Mead volleyball returns to top of class 3A with second state title in three years
YAKIMA – After a one-year abdication, the Mead volleyball team reigned again Saturday night.
Runners-up to Lakeside of Seattle a year ago, the third-seeded Panthers swept No. 4 Lake Washington 25-19, 25-23, 25-18 in the State 3A championship match in the Yakima Valley SunDome. It’s the Panthers’ second title in three years and ninth overall.
Save for a final rally for the Kangaroos in which they scored five straight points while Mead sat on match point, the Panthers controlled the action the better part of the match.
“We had a lot of tough matches earlier in the season that really pushed us,” Panthers coach Shawn Wilson said. “We kind of found our rhythm, about the last three weeks of the season we’ve been playing at the top of our game.”
A back-and-forth opening set turned on a dink by all-state Mead setter Brielle Wilson to knot the score at 18-18. From there, the Panthers closed with a 7-1 run.
Lake Washington, making just its second state appearance, continued to push Mead in the second set before a block from Ava Durgan pushed the Panthers to the cusp of another title.
After a spike by Ashley McMaster pulled Lake Washington to within a point early, Mead used an 11-1 run to take control.
“We’ve definitely been working on our consistency all year and it paid off in this final match,” Brielle Wilson said.
She paced the Panthers offense, feeding senior Lorna Selby, juniors Durgan, Audriana Spielman and Romy Tyler for points.
“She is an excellent ball distributor,” Wilson said. “We have five and she distributes all over the place and it kind of throws defenses off because they don’t know where we’re going.”

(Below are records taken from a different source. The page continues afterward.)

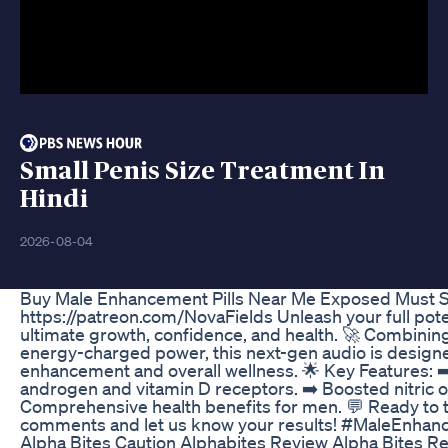
Small Penis Size Treatment In
Hindi
2026-08-04
Buy Male Enhancement Pills Near Me Exposed Must 
https://patreon.com/NovaFields Unleash your full pot
ultimate growth, confidence, and health. 🚀 Combining
energy-charged power, this next-gen audio is design
enhancement and overall wellness. 🌟 Key Features: ➡
androgen and vitamin D receptors. ➡️ Boosted nitric 
Comprehensive health benefits for men. 💬 Ready to t
comments and let us know your results! #MaleEnha
Alpha Bites Caution Alphabites Review Alpha Bites 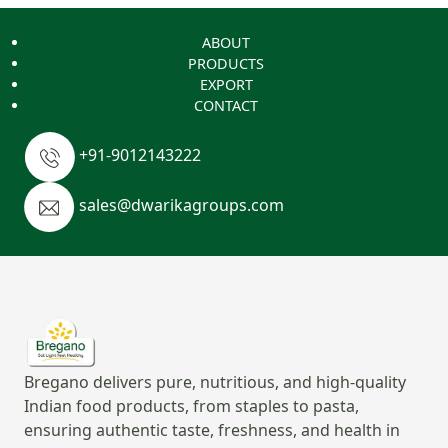
ABOUT
PRODUCTS
EXPORT
CONTACT
+91-9012143222
sales@dwarikagroups.com
Bregano delivers pure, nutritious, and high-quality
Indian food products, from staples to pasta,
ensuring authentic taste, freshness, and health in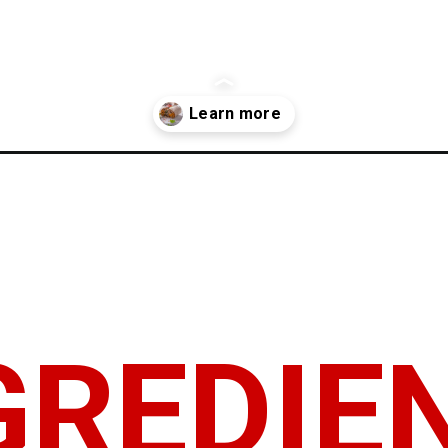
-recipe/
GREDIE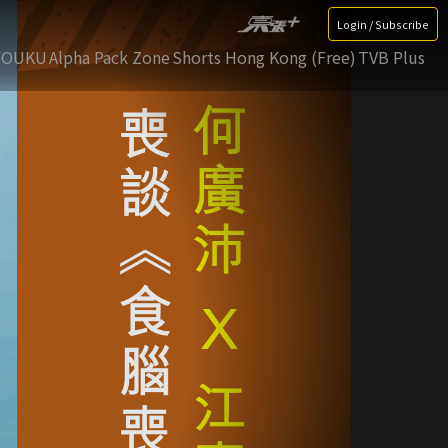
Login / Subscribe
YOUKU
Alpha Pack Zone
Shorts Hong Kong (Free)
TVB Plus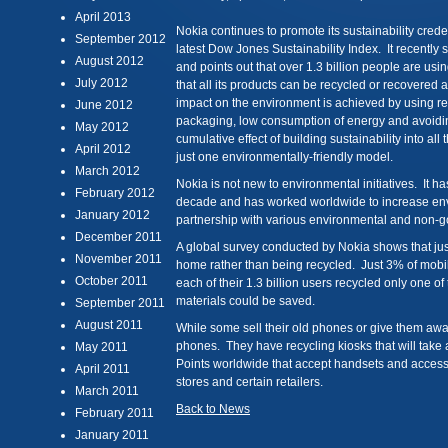
April 2013
Nokia continues to promote its sustainability credent
September 2012
latest Dow Jones Sustainability Index. It recently s
August 2012
and points out that over 1.3 billion people are u
July 2012
that all its products can be recycled or recovered 
impact on the environment is achieved by using r
June 2012
packaging, low consumption of energy and avoidi
May 2012
cumulative effect of building sustainability into all
April 2012
just one environmentally-friendly model.
March 2012
Nokia is not new to environmental initiatives. It 
February 2012
decade and has worked worldwide to increase e
January 2012
partnership with various environmental and non-g
December 2011
A global survey conducted by Nokia shows that just
November 2011
home rather than being recycled. Just 3% of mobil
October 2011
each of their 1.3 billion users recycled only one o
materials could be saved.
September 2011
August 2011
While some sell their old phones or give them aw
phones. They have recycling kiosks that will take
May 2011
Points worldwide that accept handsets and accesso
April 2011
stores and certain retailers.
March 2011
Back to News
February 2011
January 2011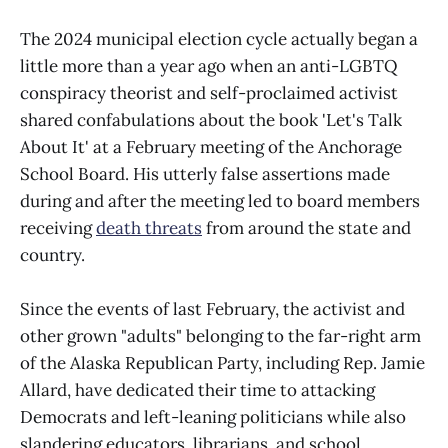
The 2024 municipal election cycle actually began a
little more than a year ago when an anti-LGBTQ
conspiracy theorist and self-proclaimed activist
shared confabulations about the book 'Let's Talk
About It' at a February meeting of the Anchorage
School Board. His utterly false assertions made
during and after the meeting led to board members
receiving
death threats
from around the state and
country.
Since the events of last February, the activist and
other grown "adults" belonging to the far-right arm
of the Alaska Republican Party, including Rep. Jamie
Allard, have dedicated their time to attacking
Democrats and left-leaning politicians while also
slandering educators, librarians, and school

Mead dropped just two sets in the SunDome and handed second-seeded Lynnwood its first loss of the season in a four-set semifinal early Saturday afternoon.
The Panthers finished the season 21-2 with their only losses to 4A seventh-seed Gonzaga Prep, which it avenged, and Post Falls, Idaho.
“It’s nice to contribute to a program that was so dominant back then,” said Wilson, who was an assistant coach under Judy Kight during the Panthers’ title run in the 2000s. “To get two in the last three years is pretty exciting.”
Beside the pair of 3A championships, the Panthers also won 4A titles in 2009, 2007, 2006, 2005, 2004 and 2003.
Lake Washington was a No. 8 seed a season ago.